Princess Kate’s wedding cake maker recalls surprising ‘informal’ request


Ahead of the Prince and Princess of Wales’ thirteenth wedding anniversary, which falls on 29 April, their wedding cake maker has shared some secrets about their big day.

Fiona Cairns took to Instagram to reveal the surprising brief she was asked to follow for the royal wedding in 2011. While fans may assume that the wedding of the future King would be filled with pomp and circumstance, the down-to-earth royals didn’t want their cake to reflect that.

 Fiona Cairns stands proudly next to the Royal Wedding cake that she and her team made for Prince William and Kate Middleton, in the Picture Gallery of Buckingham Palace in central London, today.
Fiona Cairns opened up about making the royal wedding cake

“The brief was not to be ostentatious or grand, but romantic and informal in its structure,” she wrote next to a sketch of the confection, which was made up of 12 traditional fruit cakes intricately decorated with soft ivory sugar paste and arranged in tiers.

William and Kate's wedding cake© Getty
William and Kate asked for an “informal” wedding cake

Fiona continued by sharing lesser-known details, including the 17 meaningful flowers Princess Kate requested to feature on the cake. As well as blooms to symbolise England, Ireland, Wales and Scotland, she said the cake featured Lily of the Valley decorations which “symbolises sweetness and humility.”

Many of these flowers were also handstitched into the bride’s veil and were part of her bridal bouquet.

Sharing behind-the-scenes details on how the cake was delivered to the royals, she added: “Driven carefully down the M1 to Buckingham Palace, the cake was a real architectural project standing over 1 metre tall, weighing 100kg, it took six people and three days to assemble. The bottom three tiers provided the stable base for the cake by creating four ‘corners’ and was made of 12 cakes in total.”

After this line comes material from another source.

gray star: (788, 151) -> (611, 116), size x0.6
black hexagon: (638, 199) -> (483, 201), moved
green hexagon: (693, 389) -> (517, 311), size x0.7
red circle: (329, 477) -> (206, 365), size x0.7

Fiona previously opened up about working with the royals, telling Town & Country that Princess Kate was clear in her instructions and “lovely.”

“In many ways, I would say that Kate designed her wedding cake, because she knew very clearly what she wanted and did not want. The ideas came from her, we had meetings with her, and the brief was from Kate,” Fiona said. “She put us absolutely at ease, she’s as natural and as lovely as we all see her in the media. It was a wonderful process.”

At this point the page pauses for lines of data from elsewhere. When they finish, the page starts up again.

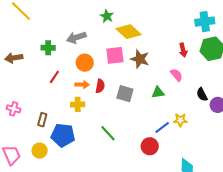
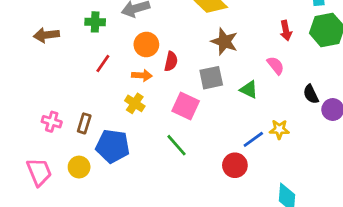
pink square: (115, 55) -> (186, 106), moved, turned 30
red semicircle: (100, 86) -> (171, 61), moved
green triangle: (158, 92) -> (249, 90), turned 32
gray square: (125, 94) -> (211, 78), moved, turned -30
yellow cross: (78, 104) -> (135, 103), turned 32
pink cross: (14, 109) -> (52, 122), moved

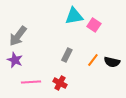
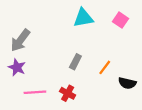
pink square: (94, 25) -> (121, 20), moved
black semicircle: (112, 62) -> (127, 83), moved

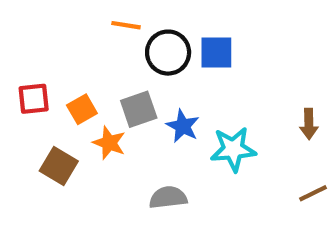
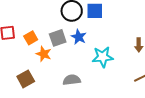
blue star: (183, 126) -> (79, 37), moved
brown square: (59, 166) -> (26, 79), moved, turned 30

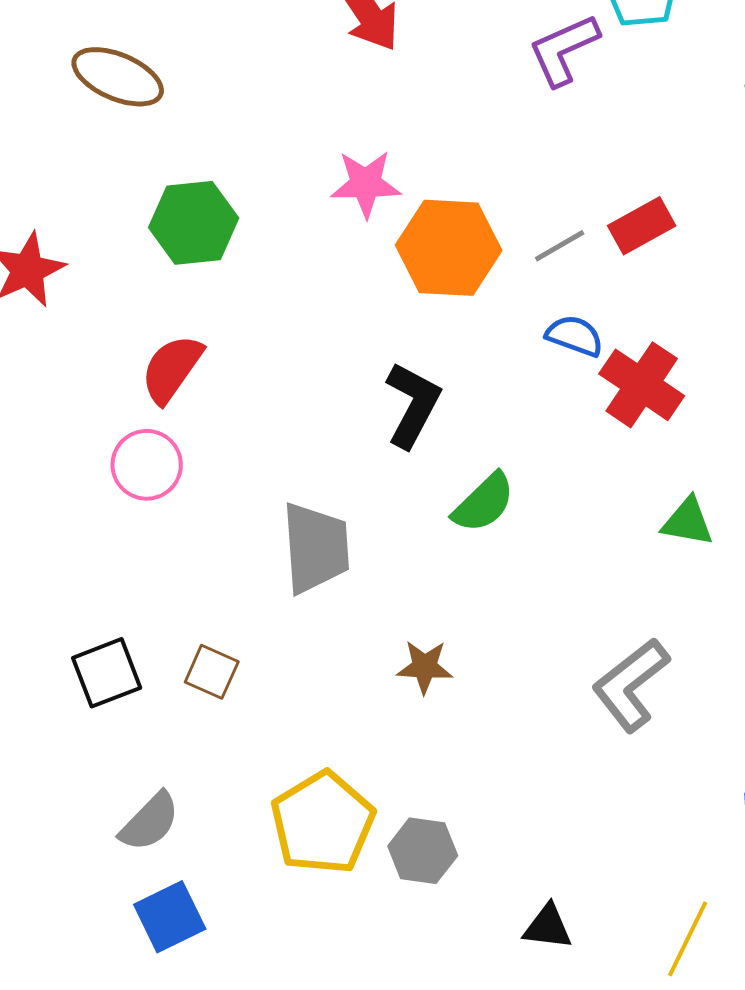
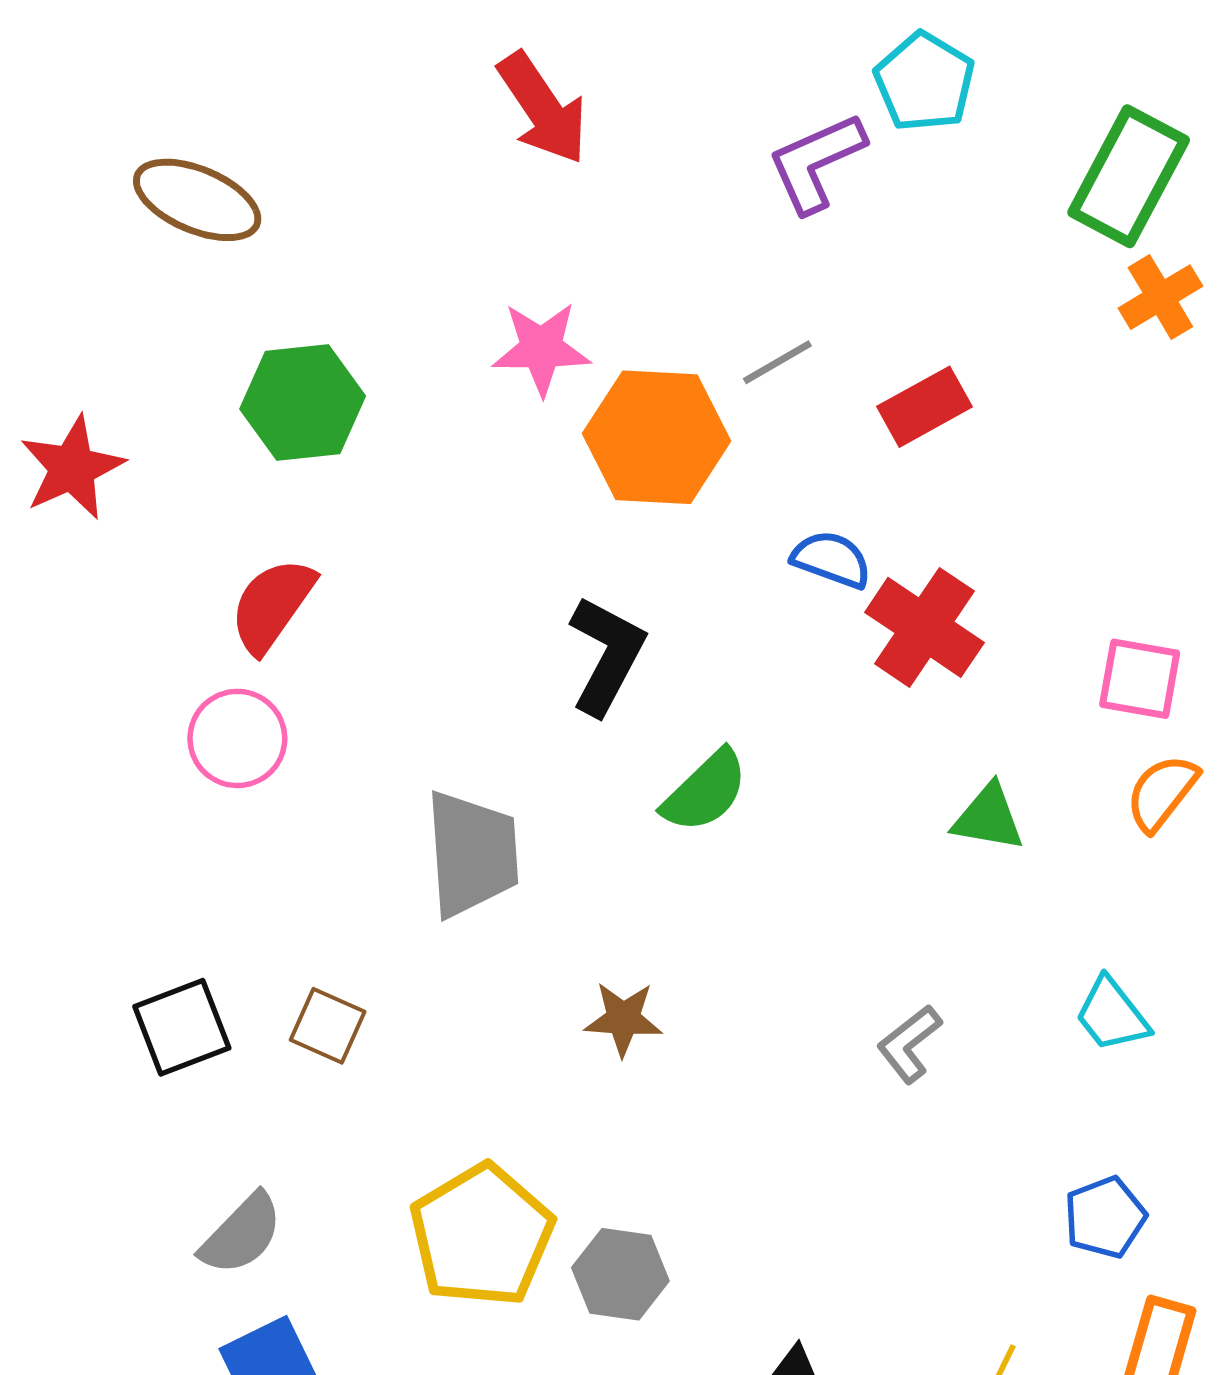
gray line: (560, 246) -> (777, 362), moved
gray L-shape: (631, 685) -> (909, 1044), size x0.6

Kate and William wedding photo leaving Westminster Abbey© Getty
The Prince and Princess of Wales got married in 2011

Aside from the traditional cake, Prince William threw out the rulebook and requested a second, sentimental confection. Growing up enjoying afternoon treats with his late grandmother Queen Elizabeth II, William developed a taste for chocolate biscuit cake.

When it came to organising his royal wedding, the Prince of Wales wanted a reminder of his childhood. He turned to master chocolatier Barry Colenso, in partnership with The McVitie’s Cake Company, to put together the decadent dessert – a three-tier, square Tiffin cake finished with chocolate leaves.